On 6 August 2016 Plotnitsky's car exploded, injuring its passengers including Plotnitsky. According to the separatists, an explosive device had been planted and detonated near a set of traffic lights. They also claimed Ukrainian "saboteurs" might be behind the "terrorist" attack – a claim denied by the Ukrainian authorities. On 7 August 2016 Plotnitsky was said to be stable after hospital treatment.

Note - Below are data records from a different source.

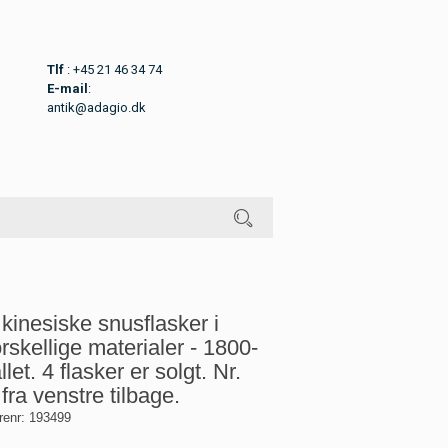
Tlf
: +45 21 46 34 74
E-mail
:
antik@adagio.dk
 kinesiske snusflasker i
orskellige materialer - 1800-
allet. 4 flasker er solgt. Nr.
 fra venstre tilbage.
renr:
193499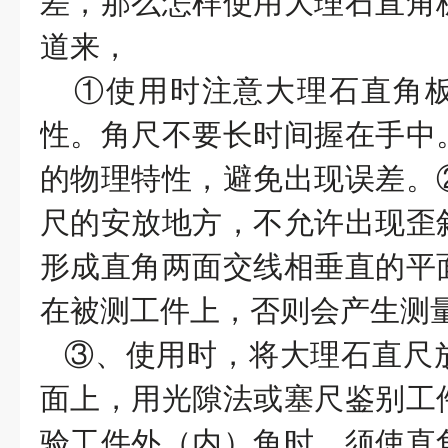
差，那么怎样使用大理石直角
道来，
①使用时注意大理石直角
性。角尺不要长时间握在手中
的物理特性，避免出现误差。
尺的安放地方，不允许出现歪
形成直角两面交线相垂直的平
在被测工件上，否则会产生测
③、使用时，将大理石直尺
面上，用光隙法或塞尺鉴别工
验工件外（内）角时，须使直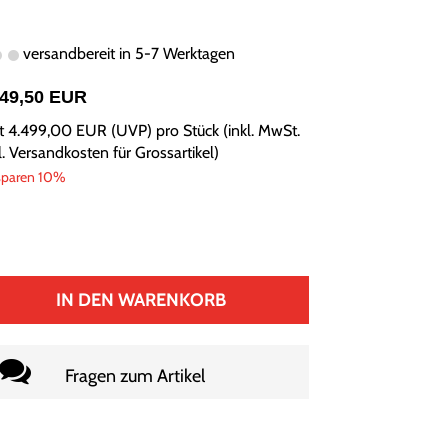
versandbereit in 5-7 Werktagen
049,50 EUR
tt
4.499,00 EUR
(
UVP
) pro Stück (inkl. MwSt.
l.
Versandkosten für Grossartikel
)
sparen 10%
IN DEN WARENKORB
Fragen zum Artikel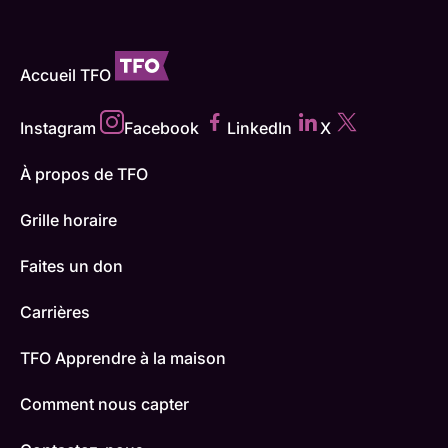
Accueil TFO
Instagram
Facebook
LinkedIn
X
À propos de TFO
Grille horaire
Faites un don
Carrières
TFO Apprendre à la maison
Comment nous capter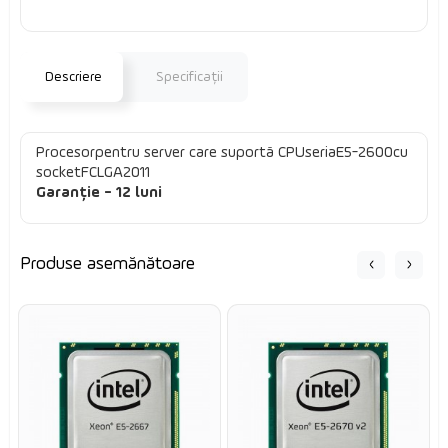
Descriere
Specificaţii
Procesor
pentru server care suportă CPU
seria
E5-2600
cu
socket
FCLGA2011
Garanție - 12 luni
Produse asemănătoare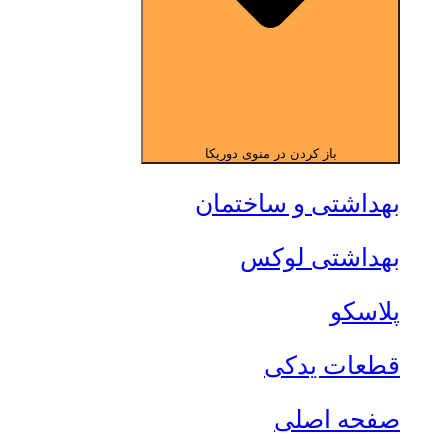
باز کردن در منوی دوریکا
بهداشتی و ساختمان
بهداشتی لوکس
پلاسکو
قطعات یدکی
صفحه اصلی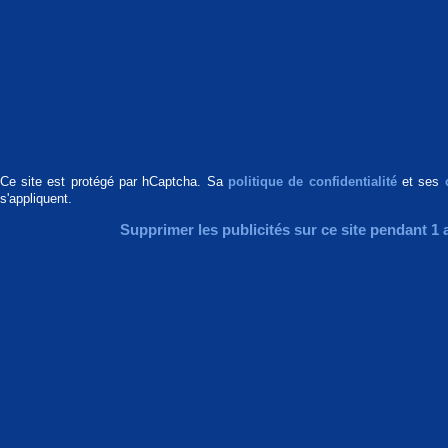
Ce site est protégé par hCaptcha. Sa
politique de confidentialité
et ses
s'appliquent.
Supprimer les publicités sur ce site pendant 1 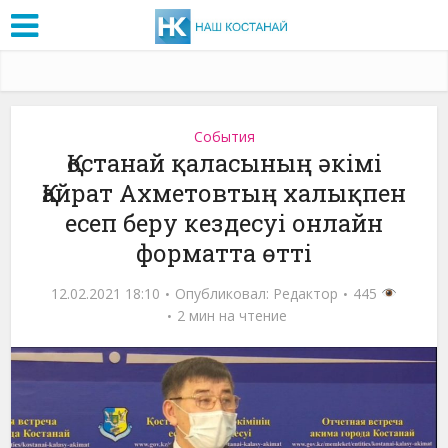
События
Қостанай қаласының әкімі
Қайрат Ахметовтың халықпен
есеп беру кездесуі онлайн
форматта өтті
12.02.2021 18:10
Опубликовал:
Редактор
445
2 мин на чтение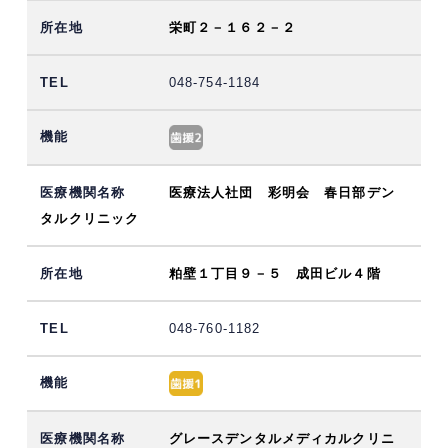
栄町２－１６２－２
048-754-1184
医療法人社団 彩明会 春日部デン
タルクリニック
粕壁１丁目９－５ 成田ビル４階
048-760-1182
グレースデンタルメディカルクリニ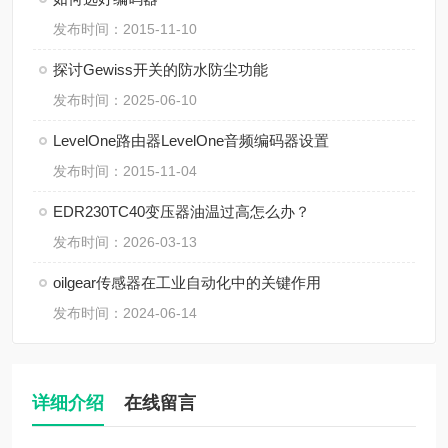
发布时间：2015-11-10
探讨Gewiss开关的防水防尘功能
发布时间：2025-06-10
LevelOne路由器LevelOne音频编码器设置
发布时间：2015-11-04
EDR230TC40变压器油温过高怎么办？
发布时间：2026-03-13
oilgear传感器在工业自动化中的关键作用
发布时间：2024-06-14
详细介绍
在线留言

===Conflict with "Russian Cossacks"===
Members of "Russian Cossacks", particularly Pavel Dryomov, accused Plotnitsky of embezzlement of state property and called for an armed coup-d'état against him. The statement was released on 31 December 2014, soon after a major conflict between supporters of Plotnitsky and the Russian cossacks in Antratsyt during which, according to the RNBO, 18 people were killed and the leader of the cossacks Nikolay Kozitsyn disappeared. Dryomov also pointed out that the regional administration of Luhansk Oblast was being controlled by "people of Oleksandr Yefremov", while Plotnitsky was promoted by another Ukrainian parliamentarian Natalia Korolevska. Another conflict ensued in the city of Rovenky on 21 January 2015 and another street fight took place involving grenade launchers and armoured personnel vehicles in Krasny Luch on 28 February 2015.

===Anti-semitism===
In June 2015, Plotnitsky told an audience at a Russian university that Ukraine's Euromaidan revolution was masterminded by a cabal of Jews, and that the name "Euromaidan" was really "Evreimaidan", which translates from Russian to "Jewmaidan". He also referred to President Petro Poroshenko as "Valtzman" (there is an unproven urban legend that Poroshenko's father was actually named Valtzman until he adopted his wife's last name). In the speech he also said "I have nothing against the Jews as a people, as the 'chosen people,' we can talk about this separately if we have the time". Jewish leaders commenting on his remarks agreed they were anti-semitic. The Anti-Defamation League also condemned Plotnitsky.